[[ Data under study open ]]
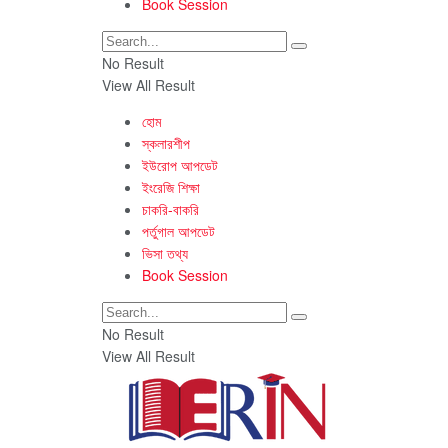
Book Session
No Result
View All Result
হোম
স্কলারশীপ
ইউরোপ আপডেট
ইংরেজি শিক্ষা
চাকরি-বাকরি
পর্তুগাল আপডেট
ভিসা তথ্য
Book Session
No Result
View All Result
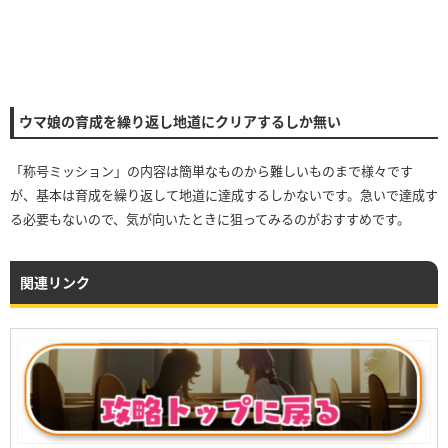
ウマ娘の育成を繰り返し地道にクリアするしか無い
「称号ミッション」の内容は簡単なものから難しいものまで様々です
が、基本は育成を繰り返して地道に達成するしかないです。急いで達成す
る必要もないので、気が向いたときに狙ってみるのがおすすめです。
関連リンク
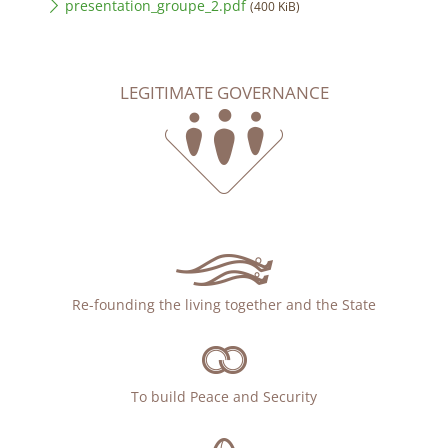
presentation_groupe_2.pdf
(400 KiB)
LEGITIMATE GOVERNANCE
Re-founding the living together and the State
To build Peace and Security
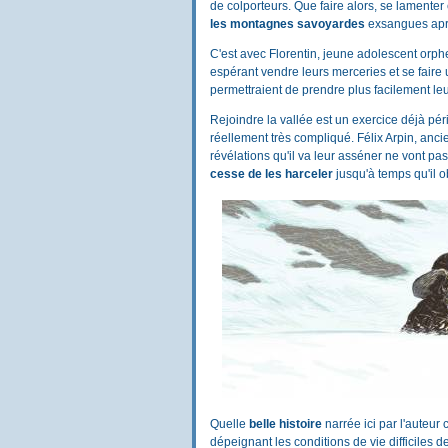
de colporteurs. Que faire alors, se lamenter
les montagnes savoyardes
exsangues après
C'est avec Florentin, jeune adolescent orph
espérant vendre leurs merceries et se faire
permettraient de prendre plus facilement l
Rejoindre la vallée est un exercice déjà pér
réellement très compliqué. Félix Arpin, anci
révélations qu'il va leur asséner ne vont pas
cesse de les harceler
jusqu'à temps qu'il o
Quelle
belle histoire
narrée ici par l'auteu
dépeignant les conditions de vie difficiles d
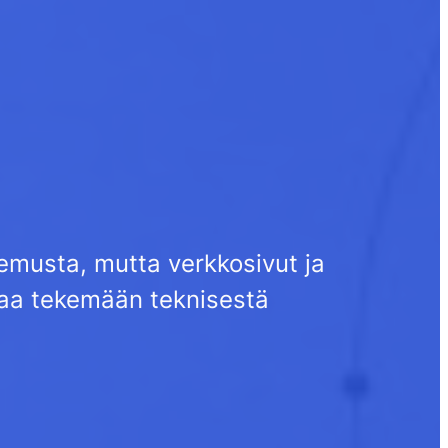
kemusta, mutta verkkosivut ja
uttaa tekemään teknisestä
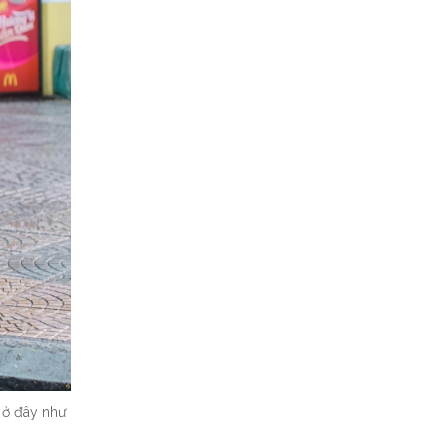
 ở đây như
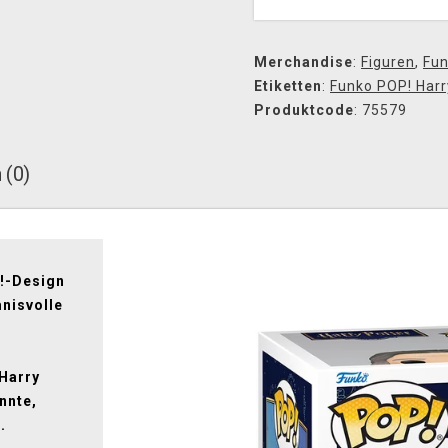
Merchandise
:
Figuren
,
Fun
Etiketten
:
Funko POP! Harr
Produktcode
: 75579
 (0)
!-Design
mnisvolle
 Harry
nnte,
.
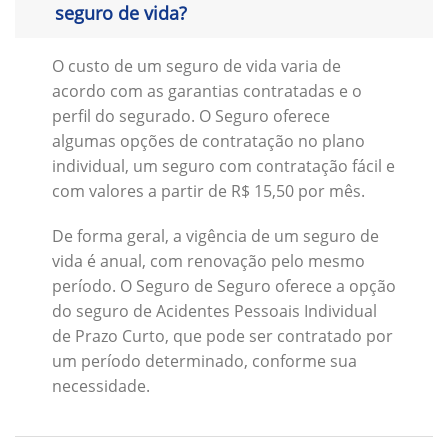
seguro de vida?
O custo de um seguro de vida varia de
acordo com as garantias contratadas e o
perfil do segurado. O Seguro oferece
algumas opções de contratação no plano
individual, um seguro com contratação fácil e
com valores a partir de R$ 15,50 por mês.
De forma geral, a vigência de um seguro de
vida é anual, com renovação pelo mesmo
período. O Seguro de Seguro oferece a opção
do seguro de Acidentes Pessoais Individual
de Prazo Curto, que pode ser contratado por
um período determinado, conforme sua
necessidade.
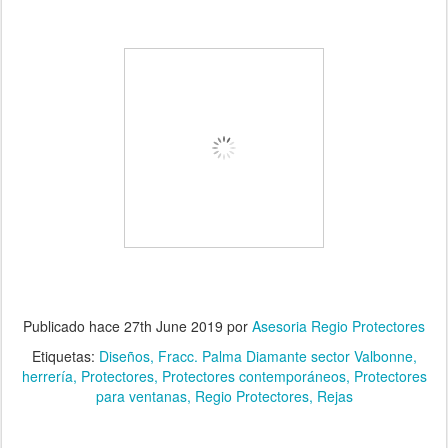
Publicado hace
27th June 2019
por
Asesoria Regio Protectores
Etiquetas:
Diseños
Fracc. Palma Diamante sector Valbonne
herrería
Protectores
Protectores contemporáneos
Protectores
para ventanas
Regio Protectores
Rejas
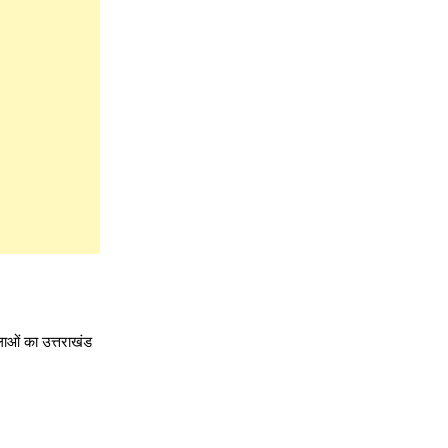
िलाओं का उत्तराखंड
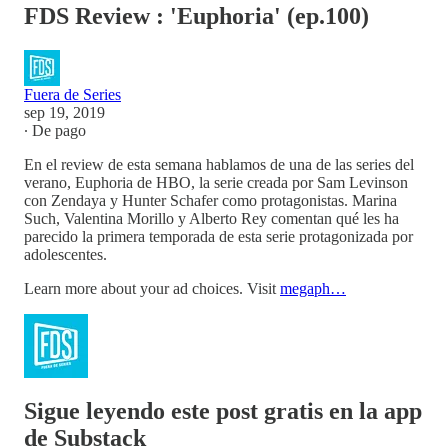
FDS Review : 'Euphoria' (ep.100)
Fuera de Series
sep 19, 2019
∙ De pago
En el review de esta semana hablamos de una de las series del
verano, Euphoria de HBO, la serie creada por Sam Levinson
con Zendaya y Hunter Schafer como protagonistas. Marina
Such, Valentina Morillo y Alberto Rey comentan qué les ha
parecido la primera temporada de esta serie protagonizada por
adolescentes.
Learn more about your ad choices. Visit
megaph…
Sigue leyendo este post gratis en la app
de Substack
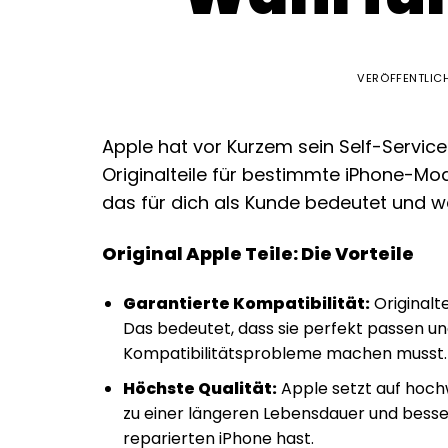
VERÖFFENTLIC
Apple hat vor Kurzem sein Self-Servi
Originalteile für bestimmte iPhone-Mode
das für dich als Kunde bedeutet und we
Original Apple Teile: Die Vorteile
Garantierte Kompatibilität:
Originalte
Das bedeutet, dass sie perfekt passen un
Kompatibilitätsprobleme machen musst.
Höchste Qualität:
Apple setzt auf hochw
zu einer längeren Lebensdauer und besse
reparierten iPhone hast.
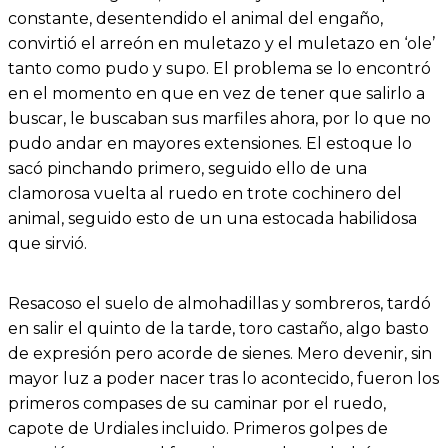
constante, desentendido el animal del engaño,
convirtió el arreón en muletazo y el muletazo en ‘ole’
tanto como pudo y supo. El problema se lo encontró
en el momento en que en vez de tener que salirlo a
buscar, le buscaban sus marfiles ahora, por lo que no
pudo andar en mayores extensiones. El estoque lo
sacó pinchando primero, seguido ello de una
clamorosa vuelta al ruedo en trote cochinero del
animal, seguido esto de un una estocada habilidosa
que sirvió.
Resacoso el suelo de almohadillas y sombreros, tardó
en salir el quinto de la tarde, toro castaño, algo basto
de expresión pero acorde de sienes. Mero devenir, sin
mayor luz a poder nacer tras lo acontecido, fueron los
primeros compases de su caminar por el ruedo,
capote de Urdiales incluido. Primeros golpes de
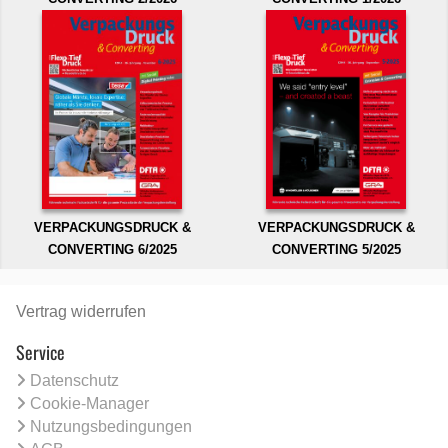
VERPACKUNGSDRUCK &
VERPACKUNGSDRUCK &
CONVERTING 6/2025
CONVERTING 5/2025
Vertrag widerrufen
Service
Datenschutz
Cookie-Manager
Nutzungsbedingungen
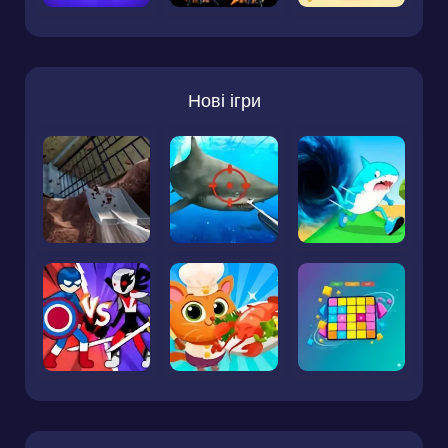
Нові ігри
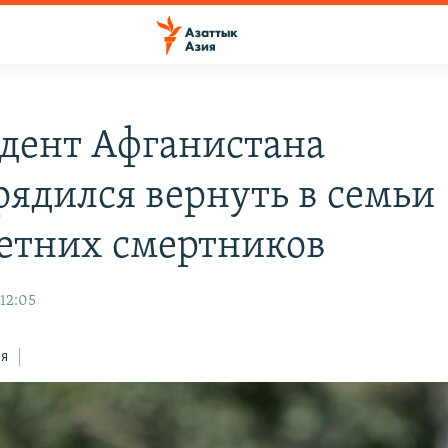
дент Афганистана
рядился вернуть в семьи
етних смертников
 12:05
ся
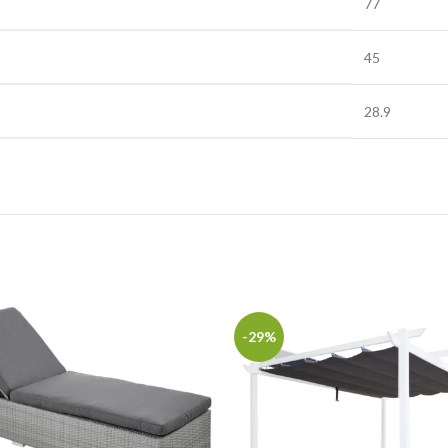
77
45
28.9
-29%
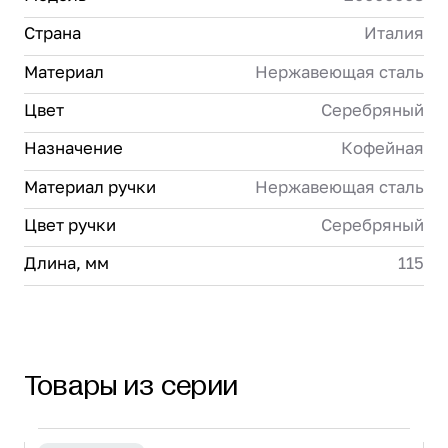
Страна
Италия
Материал
Нержавеющая сталь
Цвет
Серебряный
Назначение
Кофейная
Материал ручки
Нержавеющая сталь
Цвет ручки
Серебряный
Длина, мм
115
Товары из серии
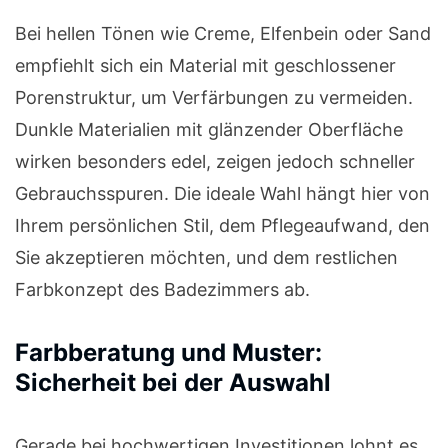
Bei hellen Tönen wie Creme, Elfenbein oder Sand
empfiehlt sich ein Material mit geschlossener
Porenstruktur, um Verfärbungen zu vermeiden.
Dunkle Materialien mit glänzender Oberfläche
wirken besonders edel, zeigen jedoch schneller
Gebrauchsspuren. Die ideale Wahl hängt hier von
Ihrem persönlichen Stil, dem Pflegeaufwand, den
Sie akzeptieren möchten, und dem restlichen
Farbkonzept des Badezimmers ab.
Farbberatung und Muster:
Sicherheit bei der Auswahl
Gerade bei hochwertigen Investitionen lohnt es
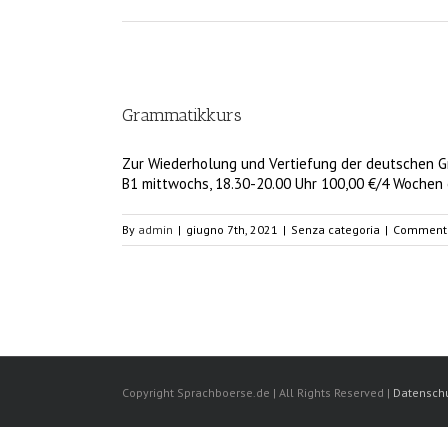
Grammatikkurs
Zur Wiederholung und Vertiefung der deutschen Gr
B1 mittwochs, 18.30-20.00 Uhr 100,00 €/4 Wochen
By
admin
|
giugno 7th, 2021
|
Senza categoria
|
Commenti 
Copyright Sprachboerse.de | All Rights Reserved |
Datenschu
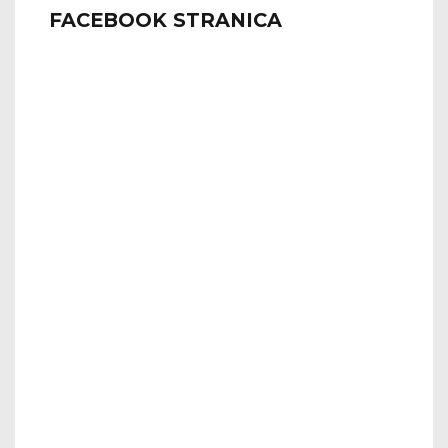
FACEBOOK STRANICA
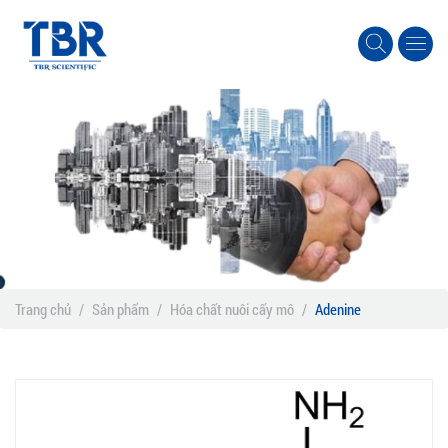
Trang chủ
/
Sản phẩm
/
Hóa chất nuôi cấy mô
/
Adenine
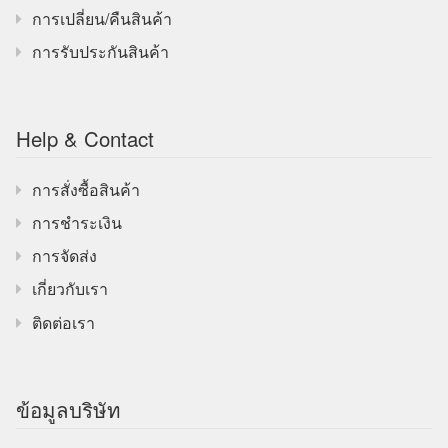
การเปลี่ยน/คืนสินค้า
การรับประกันสินค้า
Help & Contact
การสั่งซื้อสินค้า
การชำระเงิน
การจัดส่ง
เกี่ยวกับเรา
ติดต่อเรา
ข้อมูลบริษัท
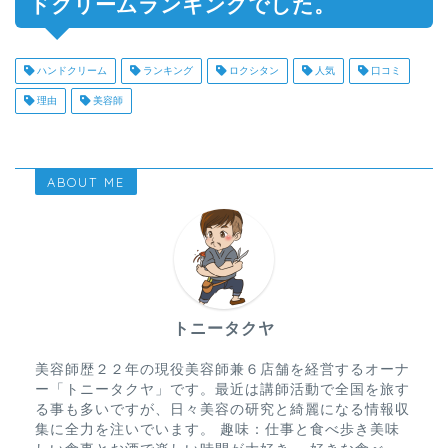
ドクリームランキングでした。
ハンドクリーム
ランキング
ロクシタン
人気
口コミ
理由
美容師
ABOUT ME
トニータクヤ
美容師歴２２年の現役美容師兼６店舗を経営するオーナ
ー「トニータクヤ」です。最近は講師活動で全国を旅す
る事も多いですが、日々美容の研究と綺麗になる情報収
集に全力を注いでいます。 趣味：仕事と食べ歩き美味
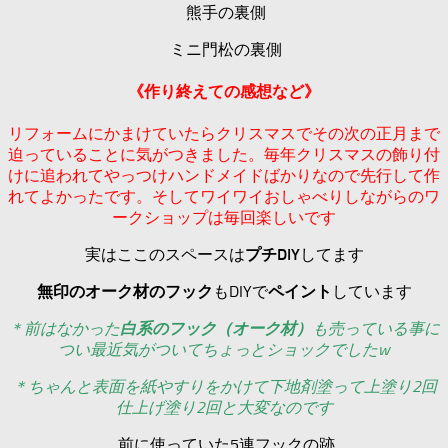
熊手の裏側
ミニ門松の裏側
《作り終えての感想など》
リフォームにかまけていたらクリスマスでその次の正月まで
迫っていることに気がつきました。毎年クリスマスの飾り付
けに追われてやっつけハンドメイドばかりなので先行して作
れてよかったです。そしてワイワイおしゃべりしながらのワ
ークショップは毎回楽しいです
実はここのスペースは
プチDIY
してます
無印のオーク材のフック
もDIYで
ペイント
しています
＊前はなかった
白系のフック（オーク材）
も売っている事に
つい最近気がついてちょっとショックでしたw
＊ちゃんと表面を紙やすりをかけて下地剤塗って上塗り2回
仕上げ塗り2回と大変なのです
前に使っていた5連フックの跡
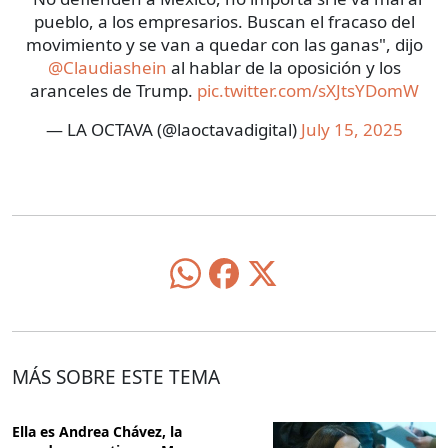
pueblo, a los empresarios. Buscan el fracaso del
movimiento y se van a quedar con las ganas", dijo
@Claudiashein
al hablar de la oposición y los
aranceles de Trump.
pic.twitter.com/sXJtsYDomW
— LA OCTAVA (@laoctavadigital)
July 15, 2025
MÁS SOBRE ESTE TEMA
Ella es Andrea Chávez, la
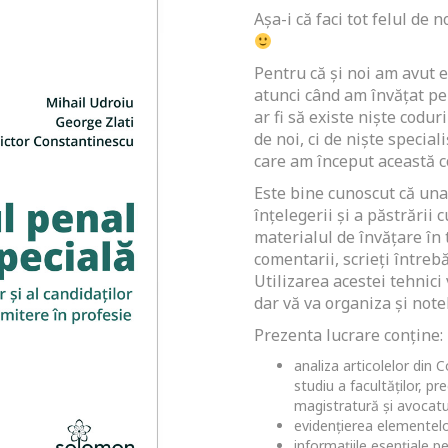
Așa-i că faci tot felul de
Pentru că și noi am avut e
atunci când am învățat pe
ar fi să existe niște codur
de noi, ci de niște special
care am început această co
Este bine cunoscut că un
înțelegerii și a păstrării 
materialul de învățare în t
comentarii, scrieți întrebă
Utilizarea acestei tehnici
dar vă va organiza și notel
Prezenta lucrare conține:
analiza articolelor din 
studiu a facultăților, p
magistratură și avocatu
evidențierea elementelo
informațiile esențiale p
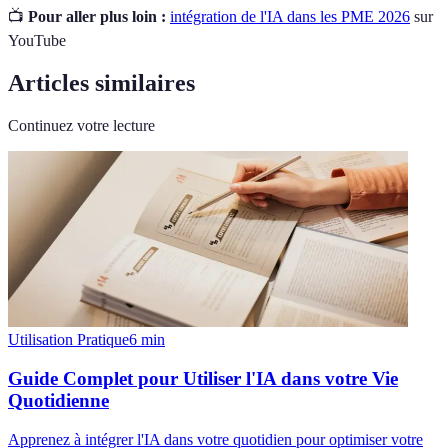
📺
Pour aller plus loin :
intégration de l'IA dans les PME 2026
sur
YouTube
Articles similaires
Continuez votre lecture
Utilisation Pratique
6
min
Guide Complet pour Utiliser l'IA dans votre Vie
Quotidienne
Apprenez à intégrer l'IA dans votre quotidien pour optimiser votre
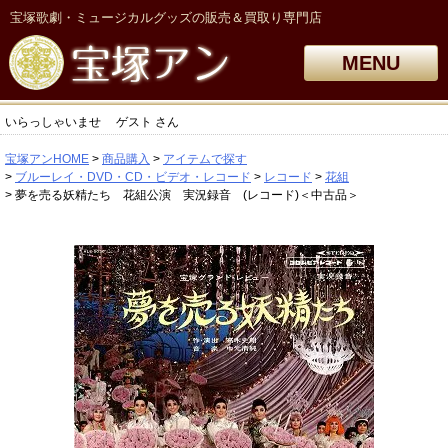
宝塚歌劇・ミュージカルグッズの販売＆買取り専門店
MENU
いらっしゃいませ
ゲスト
さん
宝塚アンHOME
商品購入
アイテムで探す
ブルーレイ・DVD・CD・ビデオ・レコード
レコード
花組
夢を売る妖精たち 花組公演 実況録音 (レコード)＜中古品＞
[[ Data under study closed ]]
When you reach the line containing "дент Афганистана" in the entries above, begin restating word for word, and stop once the line containing "Bei hellen Tönen" has been given. Omit the pictures.

§ **Expected answer**
дент Афганистана
рядился вернуть в семьи
етних смертников
 12:05
ся
77
45
28.9
-29%
Страна
Италия
Материал
Нержавеющая сталь
Цвет
Серебряный
Назначение
Кофейная
Материал ручки
Нержавеющая сталь
Цвет ручки
Серебряный
Длина, мм
115
Товары из серии
Bei hellen Tönen wie Creme, Elfenbein oder Sand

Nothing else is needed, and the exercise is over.